Canadian member of al-Qaeda

Faker Ben Abdelazziz Boussora (فاكر بن عبد العزيز بوصرّة) born March 22, 1964, in Tunisia is a Canadian citizen, and alleged to be a member of al-Qaeda. He also went by the name Abu Yusif al-Tunisi. The US Department of State has authorized a reward of $5million under the Rewards For Justice Program for information leading to the arrest of Faker Ben Adbelazziz Boussora.

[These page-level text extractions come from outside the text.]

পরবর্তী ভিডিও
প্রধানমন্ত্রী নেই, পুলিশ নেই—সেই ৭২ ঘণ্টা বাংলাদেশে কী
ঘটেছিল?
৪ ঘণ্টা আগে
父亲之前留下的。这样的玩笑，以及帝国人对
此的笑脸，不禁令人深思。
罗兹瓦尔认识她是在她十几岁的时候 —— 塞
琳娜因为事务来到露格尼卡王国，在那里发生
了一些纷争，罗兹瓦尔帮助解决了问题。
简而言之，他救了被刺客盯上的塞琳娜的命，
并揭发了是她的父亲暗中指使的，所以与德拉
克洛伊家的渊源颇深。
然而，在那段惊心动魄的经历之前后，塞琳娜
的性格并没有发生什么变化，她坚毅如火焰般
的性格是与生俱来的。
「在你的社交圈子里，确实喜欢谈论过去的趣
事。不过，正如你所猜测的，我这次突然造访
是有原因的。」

In early 2002, he was the subject of an international manhunt, one week after his Montreal companion Abderraouf Jdey was identified as the fifth person seen on a videotape found in Afghanistan, pledging to die as a shaheed. Together with Jdey, Boussora was placed on the Federal Bureau of Investigation's newly created FBI Seeking Information – Terrorism list, along with the other four subjects of the videotape, even though Boussora was not otherwise connected to the group.

==Life==
Boussora left Tunisia in 1988, and moved to France. In 1991 he moved to Montreal, Quebec, Canada on a student visa, where he attended Assuna Mosque, and may have met with Raouf Hannachi. Living in a Montreal suite, he continued making routine trips back home to Tunisia until 1999, when he received Canadian citizenship, and left Canada for an undisclosed location. Believed to have a serious pituitary gland illness causing "extremely poor health", authorities allege he trained at an Afghan training camp before subsequently returning to Canada.

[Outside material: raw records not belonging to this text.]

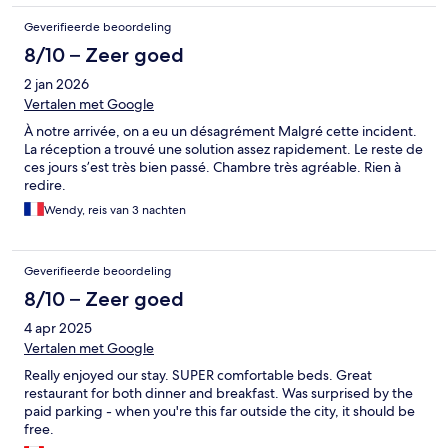
Geverifieerde beoordeling
8/10 – Zeer goed
2 jan 2026
Vertalen met Google
À notre arrivée, on a eu un désagrément Malgré cette incident.
La réception a trouvé une solution assez rapidement. Le reste de
ces jours s’est très bien passé. Chambre très agréable. Rien à
redire.
Wendy, reis van 3 nachten
Geverifieerde beoordeling
8/10 – Zeer goed
4 apr 2025
Vertalen met Google
Really enjoyed our stay. SUPER comfortable beds. Great
restaurant for both dinner and breakfast. Was surprised by the
paid parking - when you're this far outside the city, it should be
free.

Upon his return, Boussora rented a second-floor apartment above a tailor shop owned by Hasidic Jews. During his absence, and even following his departure from Canada, mail still arrived at his old suite from the Middle East addressed to him. In November 2001, he left Canada, believed to be bound for Europe, possibly together with Jdey.

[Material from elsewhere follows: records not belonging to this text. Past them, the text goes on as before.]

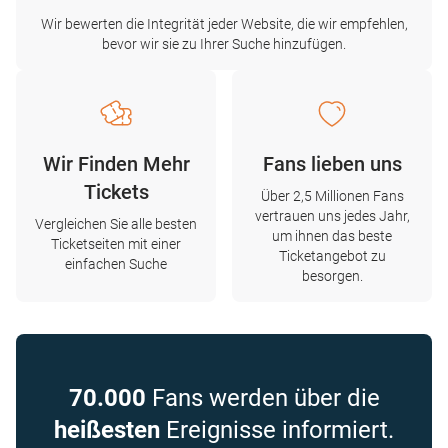
Wir bewerten die Integrität jeder Website, die wir empfehlen,
bevor wir sie zu Ihrer Suche hinzufügen.
Wir Finden Mehr
Fans lieben uns
Tickets
Über 2,5 Millionen Fans
vertrauen uns jedes Jahr,
Vergleichen Sie alle besten
um ihnen das beste
Ticketseiten mit einer
Ticketangebot zu
einfachen Suche
besorgen.
70.000
Fans werden über die
heißesten
Ereignisse informiert.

It was the first time authorities had reason to suspect him of any wrongdoing. Already under fire for issuing "excessive and somewhat alarmist" warnings about terrorists plotting against the United States, Attorney General John Ashcroft stated that Jdey and Boussora should be considered "extremely dangerous".

A month after Jdey and Boussora were declared fugitives, the Republic of Turkey announced that the pair may be within their borders.